Хоселито, пошарив в своем мешке, извлек небольшой тамбурин с маленькими серебряными колокольчиками. Лишь одна песня по духу подходила для того, чтобы исполнить ее сейчас, когда долгое, полное приключений и трудностей путешествие подходило к концу – сегидилья. Ее пели хором, а стихи сочиняли сами исполнители.
– Теперь пора домой… – начал Хоселито, отбивая ритм кончиками пальцев… – К моей жене в пещеру, – подхватил Зокали, взяв на себя сочинение первого куплета. – …И пора домой моим чреслам…

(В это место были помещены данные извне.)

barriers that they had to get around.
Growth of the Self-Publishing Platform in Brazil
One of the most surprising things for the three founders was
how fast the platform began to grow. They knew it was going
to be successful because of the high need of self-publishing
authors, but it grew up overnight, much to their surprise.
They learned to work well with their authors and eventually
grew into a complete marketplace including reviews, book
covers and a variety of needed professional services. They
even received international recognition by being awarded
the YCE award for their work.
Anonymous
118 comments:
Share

Все смеялись и хором подпевали: «теперь пора домой…» Софья сидела подле Карлоса прямо у костра. Цыгане настолько свыклись с ее молчанием, что твердо были уверены в том, что она ни слова не вымолвит по-испански. Но когда возникла секундная пауза оттого, что цыган, чья очередь была сочинять куплет призадумался, а Хоселито лишь отбивал ритм на тамбурине, Софья ни с того ни с сего взяла и пропела слово в слово то, что только что услышала – скабрезный стишок Зокали. Хоселито, опешив, замолк все же остальные в изумлении смотрели на ребенка. «Софья», – раздался голос Зокали, – «спой еще раз». Было очевидно, что девочка его поняла, так как она не переспросила. На этот раз, чтобы лучше слышать девочку, Хоселито не стал ей аккомпанировать. Теперь вокруг были лишь безмолвные холмы, пламя костра и взмывающая ввысь мелодия Софи. «Мама мия… Невероятно!» – вскричал вожак. – «Хоселито, ну-ка, сыграй что-нибудь еще! Такое, чтобы она быстро запомнила».
На этот раз это была хабанера, одна из классических мелодий Андалузии. Хоселито ударял в тамбурин, а Карлос пел строфы о потерянной любви. Софья сначала лишь слушала, а потом спела те же слова, которые пел и Карлос. Ее прекрасный голос поразил всех своей ни с чем несравнимой чистотой.
– Чудесно, – только и смог произнести Зокали, когда Софья закончила петь. – Я вам говорил, это – подарок Божий. Что за голос!.. – качал он головой, цокая языком.
В цыганской душе любовь к пению, танцам, веселью заложена с молоком матери. Песни цыгана – часть его жизни, они столь же важны для него, как пища и питье. Своим голосом Софья завоевала право быть членом табора Зокали. Теперь ее существование среди них было оправдано всеми. И она своим пением признала цыган.
Пережитая Софи трагедия превратила ее разум в чистый лист бумаги. Все, что было до «ночи воплей» стерлось в памяти: дедушка, отец, мать, ее дом в Бордо, даже ее родной язык – все ушло в никуда. Теперь она говорила на их языке, который выучила автоматически во время монологов Карлоса. Кроме того, она приняла их музыку. Всего этого было достаточно для них, чтобы Софья для всех стала своей.